Old DNA evidence could be key in cold case

.Joe Jones sits in his sparse apartment just blocks from the capitol building in Topeka. Jones is trying to get his life together after spending nearly eight years in prison for a rape he was later cleared of through DNA evidence.

Case summary

Summary of a Lawrence Journal-World investigation into an old rape case:

• Based primarily on eyewitness testimony, Joe Jones was convicted of kidnapping and raping a woman in Topeka in 1985.

• In 1992, with the help of a lawyer at Kansas University, Jones was exonerated by DNA evidence in one of the first DNA exoneration cases in the country.

• No one else was ever arrested for the crime, though Jones’ defense team had a suspect they believe was the real rapist.

• The scientist who tested the DNA in 1992 said his office may still have some testable DNA evidence that could potentially produce a match in the national DNA database.

• The Topeka Police Department Cold Case Unit has started an investigation into the case.

The Topeka Police Cold Case Unit has started an investigation into whether DNA evidence from 1992 — stored in a cooler in California — might be able to solve a decades-old rape case, said Sgt. Rich Volle, head of the Cold Case Unit.

A Lawrence Journal-World investigation identified the existence of the DNA as part of a special feature on the case of Topeka resident Joe Jones, who was released from a Kansas prison in 1992 after DNA evidence exonerated him of a 1985 rape.

No one else was ever arrested for the crime, in which the victim was kidnapped at knifepoint in downtown Topeka. Jones’ conviction was based primarily on the eyewitness testimony of the victim and two other witnesses.

Volle, who said he had not previously known about Jones’ case, said his agency couldn’t locate any evidence in the case.
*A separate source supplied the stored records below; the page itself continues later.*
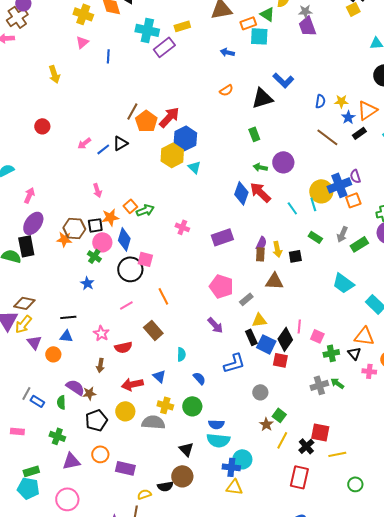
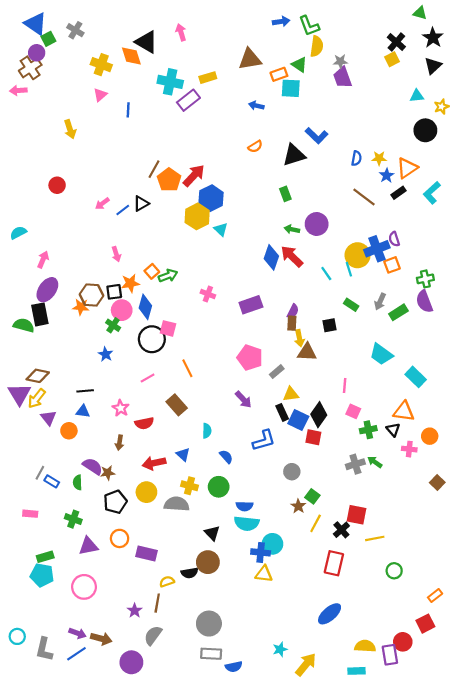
yellow arrow: (277, 249) -> (299, 338), moved
pink line: (299, 326) -> (345, 386), moved

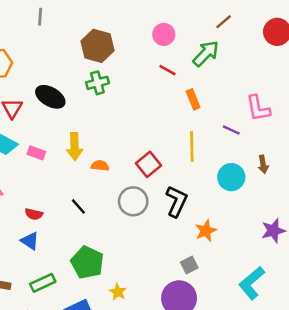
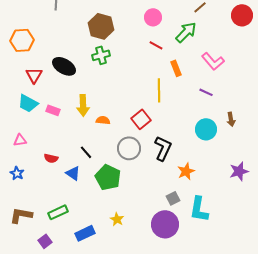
pink L-shape: (258, 108) -> (213, 61), moved, turned -30
yellow line: (192, 147) -> (159, 90), moved
blue triangle: (30, 241) -> (73, 173), moved
green pentagon: (87, 262) -> (108, 177), moved
cyan L-shape: (252, 283) -> (199, 209), moved, turned -40

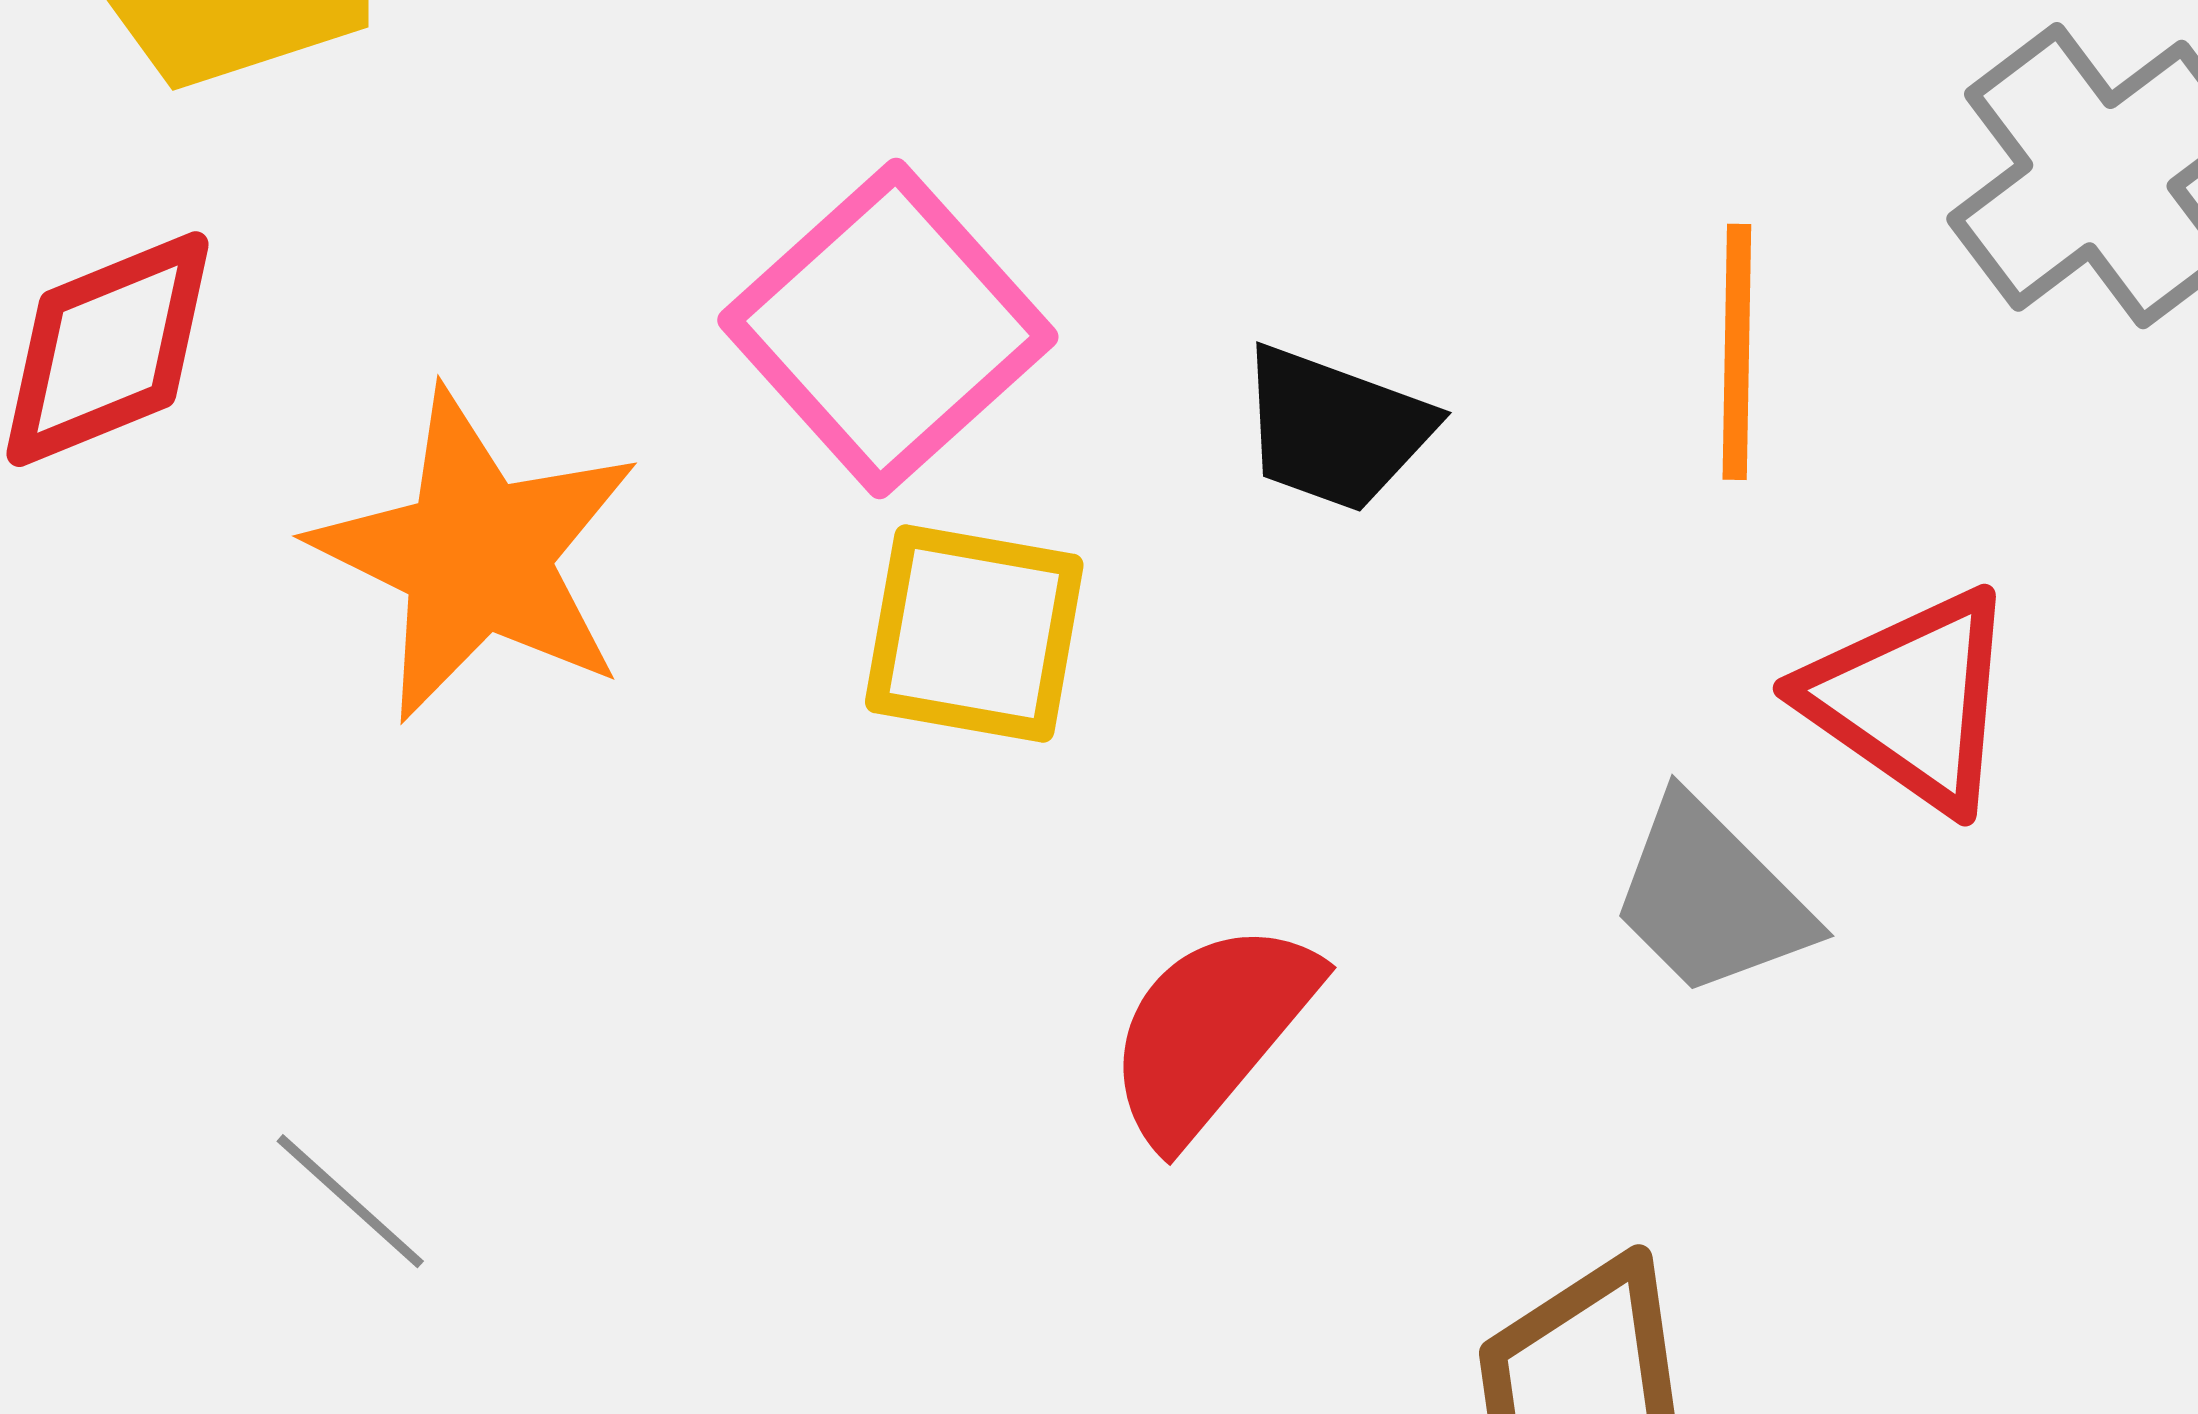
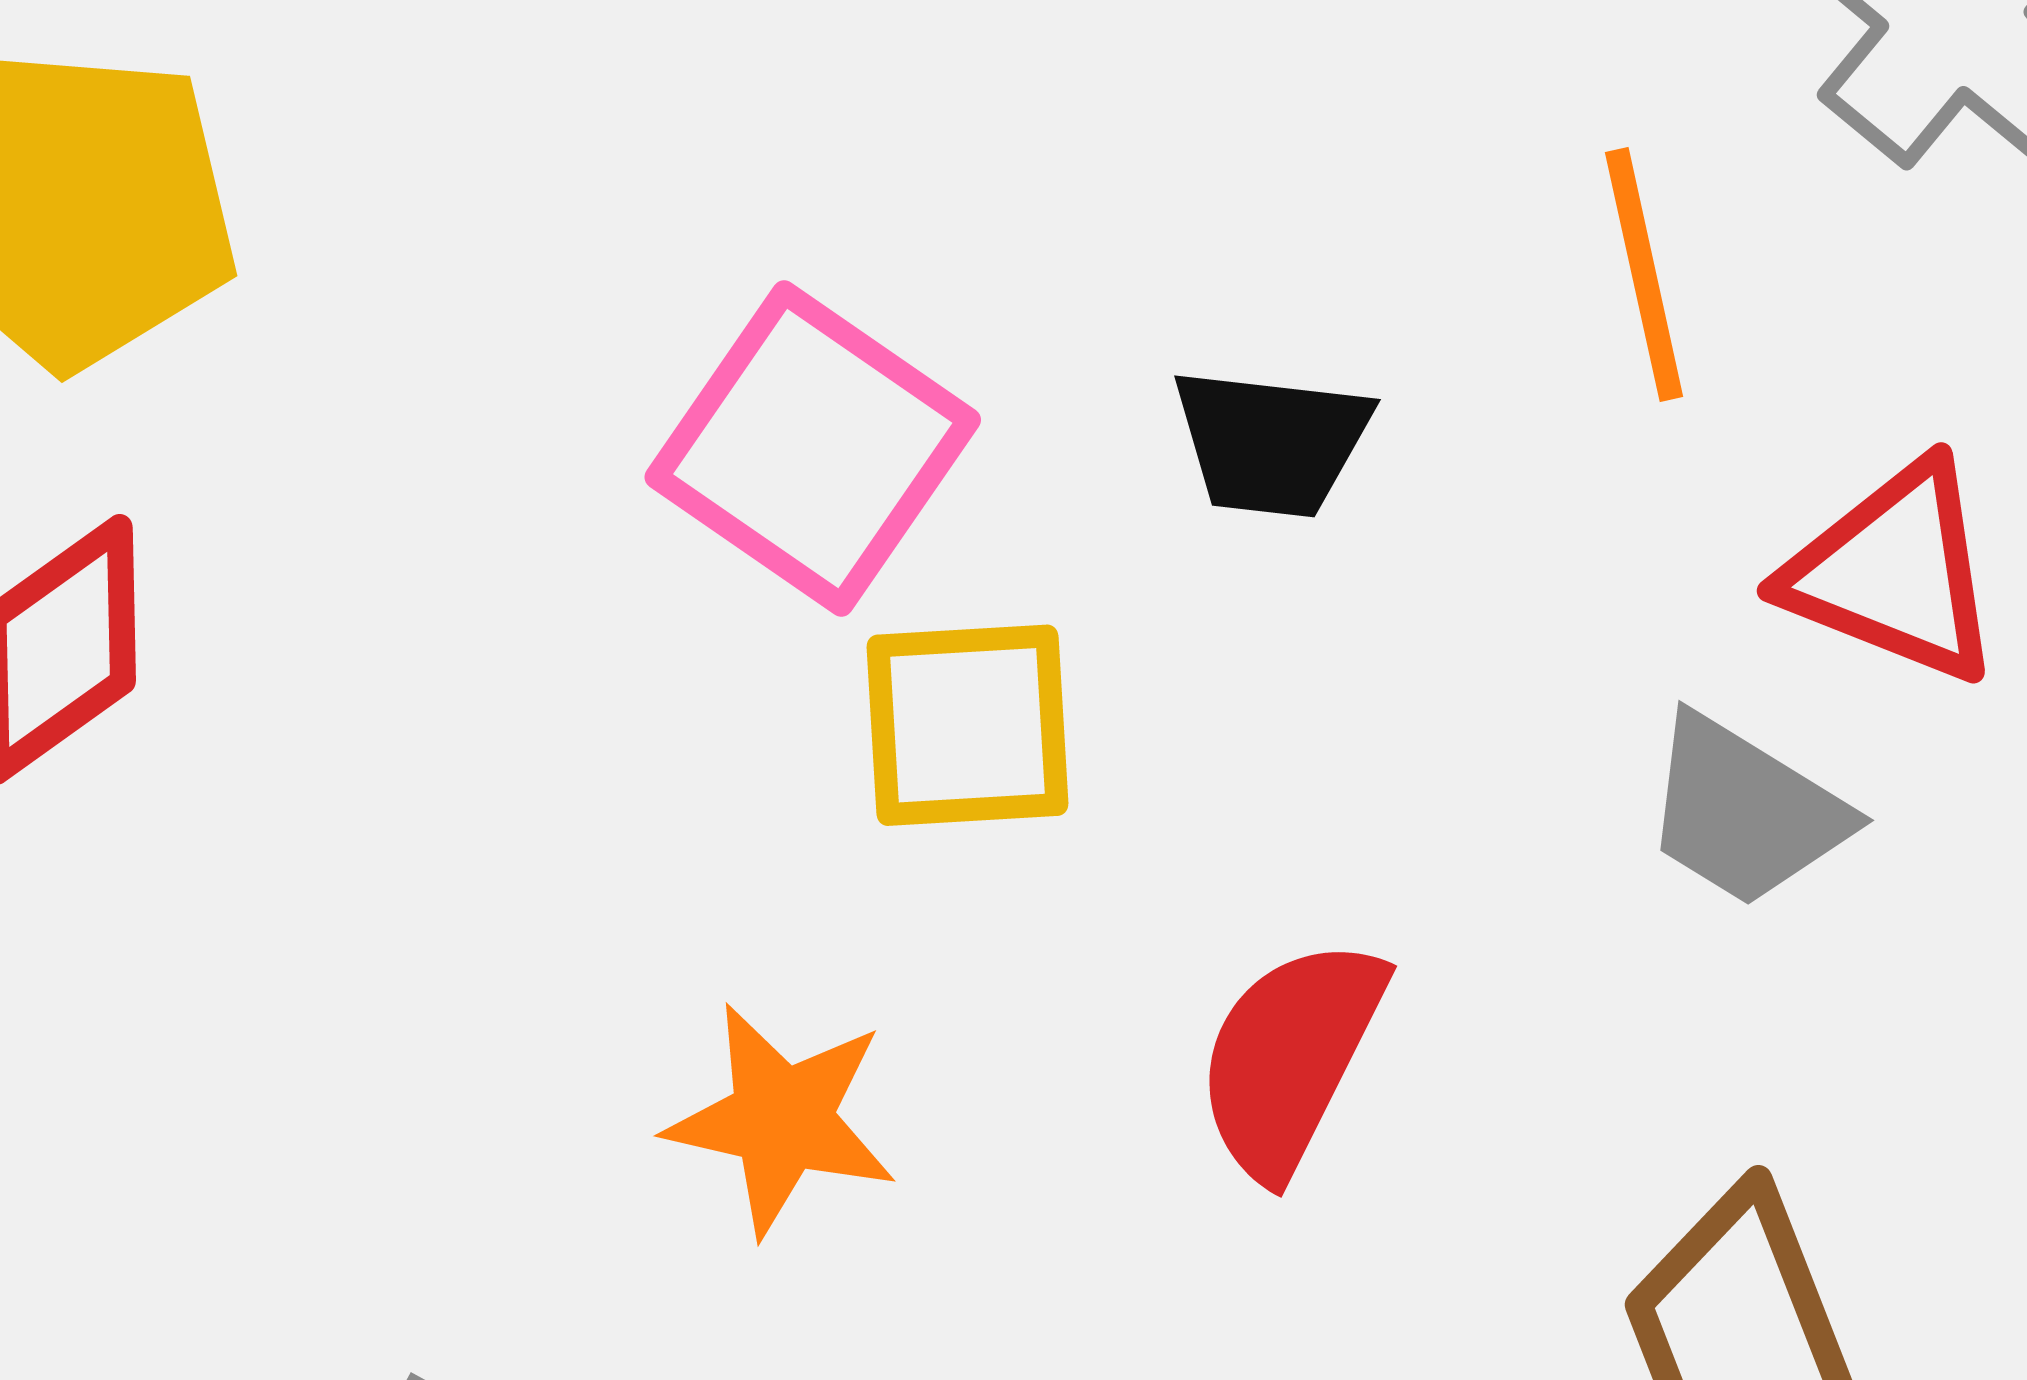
orange star: (476, 555) -> (782, 1119), moved, size x0.7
But Ed Blake, the scientist who originally tested the DNA and testified at Jones’ 1992 release hearing, said his DNA testing firm — Forensic Science Associates — has leftover material that could still possibly be tested using today’s technology.

Using early DNA technology, Blake initially performed what is known as a test of exclusion on the DNA in Jones’ case. While it showed Jones couldn’t have been the rapist, the testing wouldn’t have been able to positively identify the real rapist. But with today’s advanced testing, finding a match could be possible using the national DNA database, Blake said.

The DNA remnants have been sitting frozen in a cooler for the past 19 years, since authorities never requested it from his lab, Blake said.

Kevin Brewer, DNA technical leader at the Johnson County Sheriff’s Office Criminalistics Laboratory, said that it’s certainly possible for such DNA evidence — despite the time lapse — to yield useful results. The key is temperature, Brewer said, as heat can degrade DNA over the years. But with advance testing methods, his office has had success testing DNA from the 1980s that was stored at room temperature.

“If this stuff has been stored in a freezer, even better,” Brewer said.

Calls to the detective assigned to the case were not returned, and Volle said there wasn’t any other information to release on the investigation yet.

Pressure

Why police had never followed up on the case until recently, or attempted to retest the DNA evidence, is unclear.

Janis McDonald, director of the Cold Case Initiative at Syracuse University, said police action in solving cold cases is often dependent on pressure from victims or their families.

But in Jones’ case, there wasn’t pressure from the victim, who told the Journal-World that she still believes Jones attacked her.

“There’s nothing in the system that keeps reminding people” about cold cases, McDonald said. “The system has a flaw in it when there’s no one fighting for it.”

And Jones’ case is probably not unique, McDonald said. “I’m fairly certain that there’s hundreds of other cases” like his, she said.

Jones, who struggled with drug addiction following his release from prison, said an arrest and conviction of the real perpetrator would help bring him some closure in the case.

“Definitely, it would for me,” said Jones, who’s spent the past decade in and out prison for a variety of nonviolent crimes. “I’m focusing on it.”